The Carter Center has a long history of pro-democracy work overseas. But two years ago he turned to the United States.
In 2020, the Center’s Democracy Program supported American elections by providing objective information on the electoral process, promoting good practices in transparency and partnering with grassroots organizations to disseminate messages around a peaceful electoral transition.
Now he throws the Georgia Democracy Resilience Networka program to get people in Jimmy Carter’s home state to avoid conflict and gain confidence in elections.
The program’s co-lead, veteran Republican strategist Leo Smith, says it’s less about election monitoring and more about events and discussions with a wide range of Georgians.
“We’re not talking about election machinations,” Smith said. “But we are talking about the normative expectations of rhetoric and physical behaviors when we engage in civic and political action.”
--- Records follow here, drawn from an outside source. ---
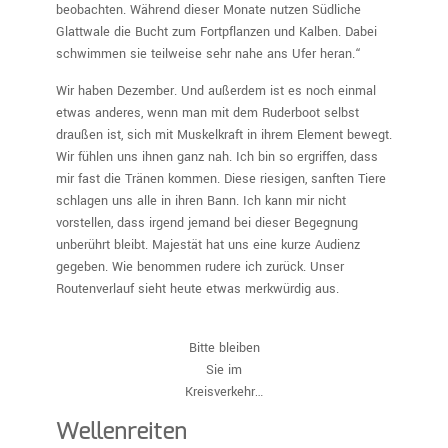
beobachten. Während dieser Monate nutzen Südliche
Glattwale die Bucht zum Fortpflanzen und Kalben. Dabei
schwimmen sie teilweise sehr nahe ans Ufer heran.“
Wir haben Dezember. Und außerdem ist es noch einmal
etwas anderes, wenn man mit dem Ruderboot selbst
draußen ist, sich mit Muskelkraft in ihrem Element bewegt.
Wir fühlen uns ihnen ganz nah. Ich bin so ergriffen, dass
mir fast die Tränen kommen. Diese riesigen, sanften Tiere
schlagen uns alle in ihren Bann. Ich kann mir nicht
vorstellen, dass irgend jemand bei dieser Begegnung
unberührt bleibt. Majestät hat uns eine kurze Audienz
gegeben. Wie benommen rudere ich zurück. Unser
Routenverlauf sieht heute etwas merkwürdig aus.
Bitte bleiben
Sie im
Kreisverkehr…
Wellenreiten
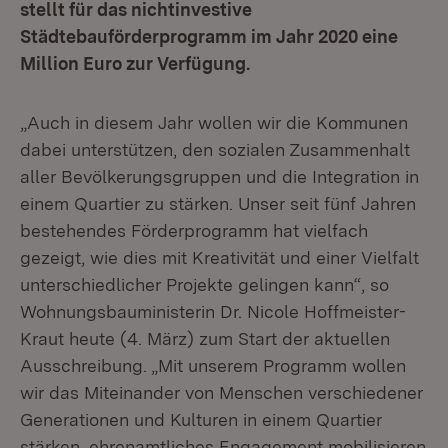
stellt für das nichtinvestive
Städtebauförderprogramm im Jahr 2020 eine
Million Euro zur Verfügung.
„Auch in diesem Jahr wollen wir die Kommunen
dabei unterstützen, den sozialen Zusammenhalt
aller Bevölkerungsgruppen und die Integration in
einem Quartier zu stärken. Unser seit fünf Jahren
bestehendes Förderprogramm hat vielfach
gezeigt, wie dies mit Kreativität und einer Vielfalt
unterschiedlicher Projekte gelingen kann“, so
Wohnungsbauministerin Dr. Nicole Hoffmeister-
Kraut heute (4. März) zum Start der aktuellen
Ausschreibung. „Mit unserem Programm wollen
wir das Miteinander von Menschen verschiedener
Generationen und Kulturen in einem Quartier
stärken, ehrenamtliches Engagement mobilisieren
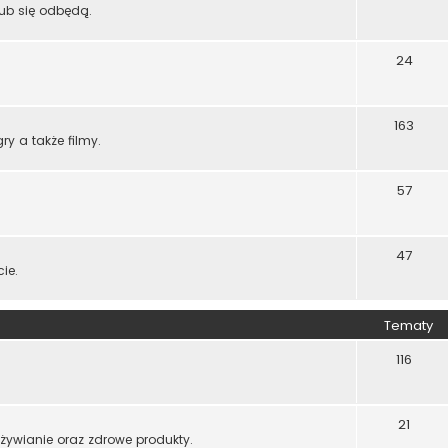
lub się odbędą.
24
163
ry a także filmy.
57
47
ie.
Tematy
116
21
żywianie oraz zdrowe produkty.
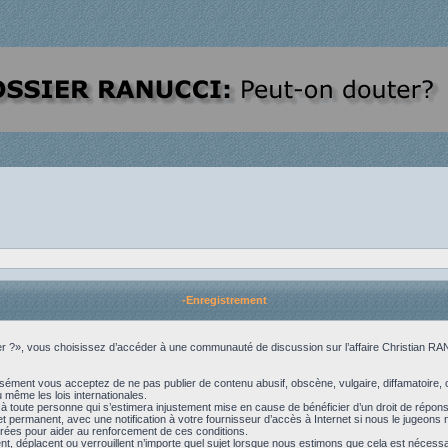
-Enregistrement
uter ?», vous choisissez d’accéder à une communauté de discussion sur l’affaire Christian R
sément vous acceptez de ne pas publier de contenu abusif, obscène, vulgaire, diffamatoire, 
 même les lois internationales.
 à toute personne qui s’estimera injustement mise en cause de bénéficier d’un droit de réponse
ermanent, avec une notification à votre fournisseur d’accès à Internet si nous le jugeons 
trées pour aider au renforcement de ces conditions.
, déplacent ou verrouillent n’importe quel sujet lorsque nous estimons que cela est nécessa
In other words, the network will focus on voter behavior before, during and after voting in the November 2022 election.
The program kicked off on Wednesday with a webinar that brought together Georgian religious leaders.
Future events will bring together civic and business leaders and others to serve as advocates for peaceful political engagement around the election, Smith said.
The program’s other co-lead, Rashad Richey, is a Democratic strategist, broadcaster and national political analyst.
He said the network will ask candidates and citizens to uphold basic civic standards.
“Bridging divisions and working together is the most American thing ever,” Richey said. “This country has supported elections for two centuries, and the network is part of that tradition.”
The Carter Center has similar programs in other battleground states ahead of the controversial midterm elections — with the memory of Jan. 6, 2021, not far behind.